- Create a bucket with an informative name.
We start with creating a directory of all dependencies.
mkdir lambda_model
cd lambda_model
# pip install pickle5 -t . #if we had a specific requirement, we would execute this line
First we will read the model and the movie.dat
files (presumably in the parent directory) to create two new dictionaries:
#Dumping the recommendations and movie info as dictionaries.
from surprise import Dataset
import pandas as pd
import pickle5
import pickle
import json
def load(file_name):
dump_obj = pickle5.load(open(file_name, 'rb'))
return dump_obj['predictions'], dump_obj['algo']
def get_top_n(predictions, n=10):
# First map the predictions to each user.
top_n = {}
for uid, iid, true_r, est, _ in predictions:
if uid not in top_n:
top_n[uid] = []
top_n[uid].append((iid, est))
# Then sort the predictions for each user and retrieve the k highest ones.
for uid, user_ratings in top_n.items():
user_ratings.sort(key=lambda x: x[1], reverse=True)

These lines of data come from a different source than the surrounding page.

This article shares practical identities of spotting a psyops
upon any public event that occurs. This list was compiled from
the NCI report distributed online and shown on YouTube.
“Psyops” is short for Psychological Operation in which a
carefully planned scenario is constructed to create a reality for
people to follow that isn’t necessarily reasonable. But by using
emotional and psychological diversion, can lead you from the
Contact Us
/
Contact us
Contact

top_n[uid] = user_ratings[:n]
return top_n
def defaultdict(default_type):
class DefaultDict(dict):
def __getitem__(self, key):
if key not in self:
dict.__setitem__(self, key, default_type())
return dict.__getitem__(self, key)
return DefaultDict()
df = pd.read_csv('../movies.dat',sep="::",header=None,engine='python')

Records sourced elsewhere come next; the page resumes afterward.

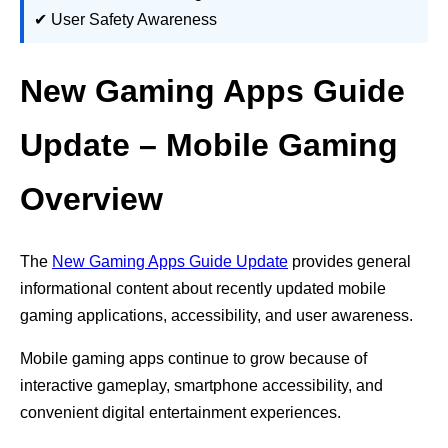
✔ User Safety Awareness
New Gaming Apps Guide
Update – Mobile Gaming
Overview
The
New Gaming Apps Guide Update
provides general
informational content about recently updated mobile
gaming applications, accessibility, and user awareness.
Mobile gaming apps continue to grow because of
interactive gameplay, smartphone accessibility, and
convenient digital entertainment experiences.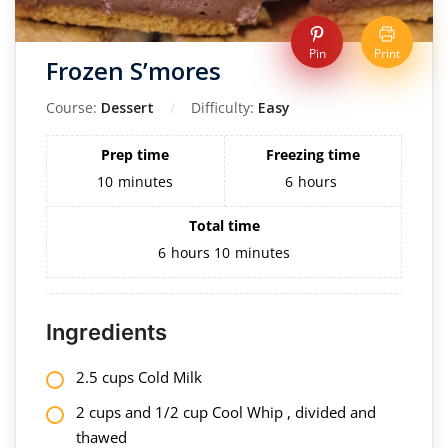
Pin
Print
Frozen S’mores
Course:
Dessert
Difficulty:
Easy
Prep time
Freezing time
10
minutes
6
hours
Total time
6
hours
10
minutes
Ingredients
2.5 cups Cold Milk
2 cups and 1/2 cup Cool Whip , divided and
thawed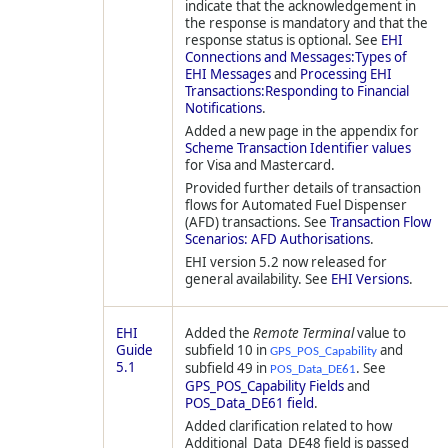
indicate that the acknowledgement in
the response is mandatory and that the
response status is optional. See
EHI
Connections and Messages:Types of
EHI Messages
and
Processing EHI
Transactions:Responding to Financial
Notifications
.
Added a new page in the appendix for
Scheme Transaction Identifier values
for Visa and Mastercard.
Provided further details of transaction
flows for Automated Fuel Dispenser
(AFD) transactions. See
Transaction Flow
Scenarios: AFD Authorisations
.
EHI version 5.2 now released for
general availability. See
EHI Versions
.
EHI
Added the
Remote Terminal
value to
Guide
subfield 10 in
and
GPS_POS_Capability
5.1
subfield 49 in
. See
POS_Data_DE61
GPS_POS_Capability Fields
and
POS_Data_DE61 field
.
Added clarification related to how
Additional_Data_DE48 field is passed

df.columns = ['iid','name','genre']
predictions, algo = load('../surprise_model')
top_n = get_top_n(predictions, n=5)
df = df.drop(['genre'],axis=1)
movie_dict = df.T.to_dict()
Next we will create the following file called lambda_function.py
in this directory:
import json
# top_n = {'196':[(1,3),(2,4)]}
# movie_dict = {1:{'name':'a'},2:{'name':'b'}}
def lambda_handler(event,context):
data = {"success": False}
with open("top_n.json", "r") as read_file:
top_n = json.load(read_file)
with open("movie_dict.json", "r") as read_file:
movie_dict = json.load(read_file)
print(event) #debug
if "body" in event:
event = event["body"]
if event is not None:
event = json.loads(event)
event = {}
if "uid" in event:
data["response"] = str([movie_dict.get(iid,{'name':None})['name'] for (iid, _) in top_n[event.get("uid")]])
data["success"] = True
return {
'statusCode': 200,
'body': json.dumps(data)
Here instead of a request object in GCP, a pair (event,context)
are taken as input. The event
object will have the query values. See this for more details.
Next we zip the model and its dependencies and upload to S3.
zip -r recommend.zip .
aws s3 cp recommend.zip s3://theja-model-store/recommend.zip
aws s3 ls s3://theja-model-store/
Add the API Gateway as before and see the predictions in action!